Niche said a while back that " When you stare into the abyss the abyss stares back at you". IT's one of the reasons why I love horror. Why I let it chill me to the bone and pull the nightmares out of the dark recesses and under the bed that as a child would terrify me and I know "we" had this talk and I've learned as an atheist that there is no boogy man, devil with it's pitch fork, or dark abomination that has crept out of the temporal rift. Lovecraft was a bigot and a social elitist, Stephen King did amazing drugs, and Poe died a drunkard. There are no nightmares, goblins and glowing eyes staring from the edge of sanity to tear me apart and yet, I want there to me.

I'll explain.

One of the reasons why I'm going to mention religion here is that we've all been feed a bit of superstition here and there if only to make sure that good children obey lessons that they were too young to understand and that if I think of it long enough a real fear comes and creep up ever so slowly. The monsters I was taught were never real and in a moment in time a frightened child within a weary man was freed from the shackles of ignorance and daunting fear only to discover something oh so horrifying.
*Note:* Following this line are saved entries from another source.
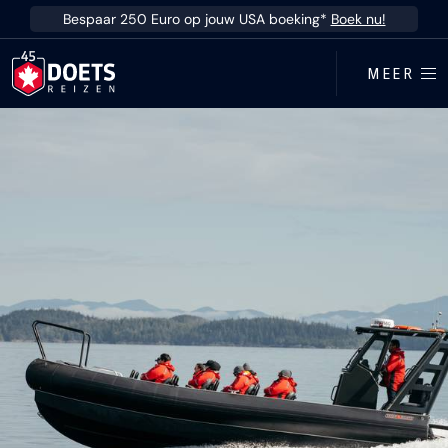
Ga direct naar inhoud
Bespaar 250 Euro op jouw USA boeking*
Boek nu!
MEER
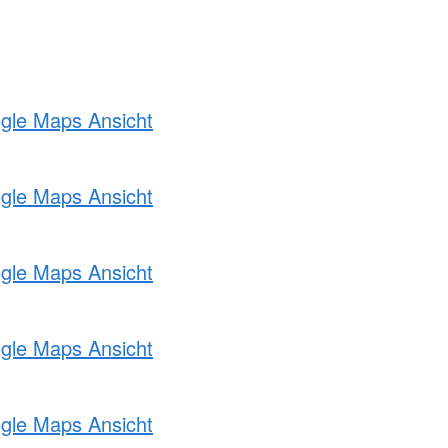
ogle Maps Ansicht
ogle Maps Ansicht
ogle Maps Ansicht
ogle Maps Ansicht
ogle Maps Ansicht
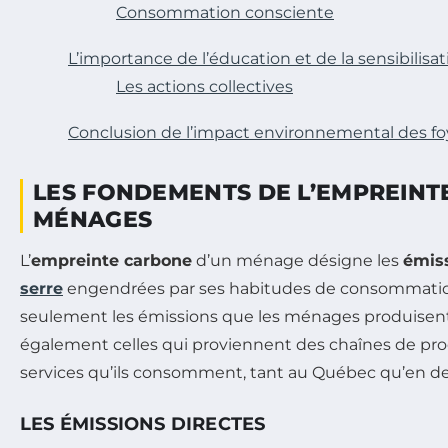
Consommation consciente
L’importance de l’éducation et de la sensibilisat
Les actions collectives
Conclusion de l’impact environnemental des fo
LES FONDEMENTS DE L’EMPREINT
MÉNAGES
L’
empreinte carbone
d’un ménage désigne les
émis
serre
engendrées par ses habitudes de consommation
seulement les émissions que les ménages produisen
également celles qui proviennent des chaînes de pro
services qu’ils consomment, tant au Québec qu’en de
LES ÉMISSIONS DIRECTES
I've come to realize that every act of evil in the world, most witnessed by me and some that have never come close to me yet still chilled me bone deep were not the work of supernatural creatures. The devil never made me do it nor can I or any other human being truly say that they were insane without a neurologist to analyze our thought patterns and map our what part of our minds calculated an action and what were crossed neurons in a short circuit of sorts. That when a man raises a gun towards another adult or even a child and that life is taken it was not some horror of unknown source of the claim of an evil person possessed by some sinister force. The chill sets in and I come to realize that we committed it all and that what frightens me so.

In my small moment under the sun, I've suffered much from those who not only looked as me but those who didn't. Older people who I could trust and those who used my honesty in humanity and kindness to others against me as a weapon. I've done few wrongs to others and have begged my pardon and done my penance until today. I've committed evil out of ignorance that still guilt me now and it has forced me to recalculate what may be and what I have done in many ways to prevent it happening from my hand or by anyone else's. It has shaped me to do as much good with my time if not to please some deity but to make the world a kinder place. And yet, in my time I've learned that abuse spawns abuse in other forms and that a harsh word may cost a life in the end. It forces me to pull away from others while placing myself in the way of any harm without their notice. It has taught me the value of "doing no harm" as well as learning that Krishna once declared that one may do by doing as well as do by not doing. An action for action. Thought for thought.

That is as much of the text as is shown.